* Assignment:
Work through the data line by line, gathering every line that has the word "назвал".

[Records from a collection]
----
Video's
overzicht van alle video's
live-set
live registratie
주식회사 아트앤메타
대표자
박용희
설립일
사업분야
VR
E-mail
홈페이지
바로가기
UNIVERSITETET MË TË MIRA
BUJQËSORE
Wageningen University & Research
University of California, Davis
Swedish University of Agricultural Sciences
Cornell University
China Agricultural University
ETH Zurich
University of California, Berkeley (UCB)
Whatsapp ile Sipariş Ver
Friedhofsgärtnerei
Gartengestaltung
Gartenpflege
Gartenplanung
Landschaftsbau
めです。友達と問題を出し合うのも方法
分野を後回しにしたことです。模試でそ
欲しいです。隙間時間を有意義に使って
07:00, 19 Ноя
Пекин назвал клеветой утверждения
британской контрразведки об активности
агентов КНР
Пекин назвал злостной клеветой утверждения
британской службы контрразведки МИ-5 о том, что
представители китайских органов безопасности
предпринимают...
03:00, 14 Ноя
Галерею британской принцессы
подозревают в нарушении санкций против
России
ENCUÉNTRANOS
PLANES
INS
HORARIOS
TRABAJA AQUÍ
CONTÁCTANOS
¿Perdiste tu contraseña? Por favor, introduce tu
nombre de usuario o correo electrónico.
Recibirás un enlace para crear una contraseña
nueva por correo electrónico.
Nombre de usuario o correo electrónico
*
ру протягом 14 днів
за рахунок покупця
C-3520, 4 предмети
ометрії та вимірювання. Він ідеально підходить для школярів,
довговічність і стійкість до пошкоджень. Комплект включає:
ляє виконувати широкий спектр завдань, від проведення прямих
----
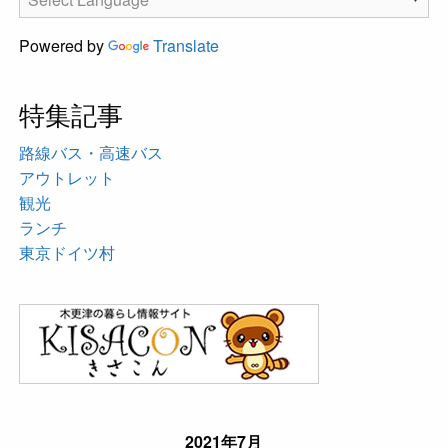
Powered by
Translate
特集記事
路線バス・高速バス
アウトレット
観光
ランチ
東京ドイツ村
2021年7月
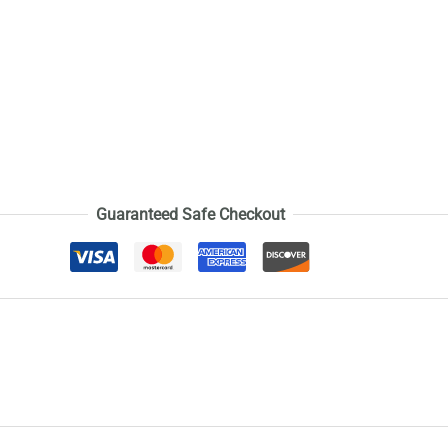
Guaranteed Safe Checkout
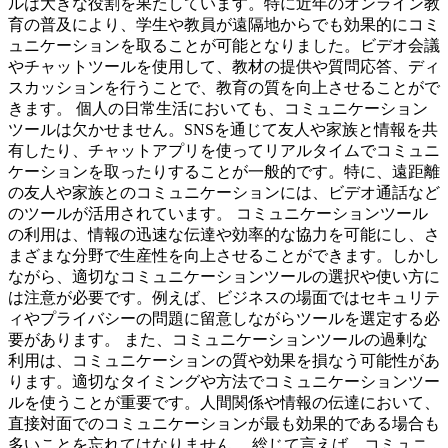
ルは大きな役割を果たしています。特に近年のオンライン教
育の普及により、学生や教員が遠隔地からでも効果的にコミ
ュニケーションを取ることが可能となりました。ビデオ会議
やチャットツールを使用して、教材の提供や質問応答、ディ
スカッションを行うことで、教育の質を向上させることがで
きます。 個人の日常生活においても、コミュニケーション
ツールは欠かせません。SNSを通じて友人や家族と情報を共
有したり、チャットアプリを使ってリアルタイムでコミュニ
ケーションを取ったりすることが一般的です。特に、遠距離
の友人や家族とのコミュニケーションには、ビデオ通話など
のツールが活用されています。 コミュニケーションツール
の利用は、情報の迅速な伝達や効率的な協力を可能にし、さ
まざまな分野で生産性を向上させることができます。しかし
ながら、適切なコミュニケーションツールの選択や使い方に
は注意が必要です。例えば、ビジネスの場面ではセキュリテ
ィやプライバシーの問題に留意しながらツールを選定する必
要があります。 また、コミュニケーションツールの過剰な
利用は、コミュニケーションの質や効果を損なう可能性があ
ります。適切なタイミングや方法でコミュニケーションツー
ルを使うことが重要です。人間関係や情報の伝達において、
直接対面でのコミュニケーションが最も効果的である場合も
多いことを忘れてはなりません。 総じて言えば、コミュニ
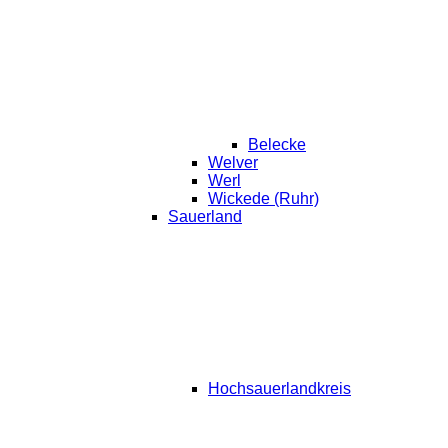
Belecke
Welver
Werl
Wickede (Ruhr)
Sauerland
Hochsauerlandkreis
----
* Solution to the exercise:
Пекин назвал клеветой утверждения
Пекин назвал злостной клеветой утверждения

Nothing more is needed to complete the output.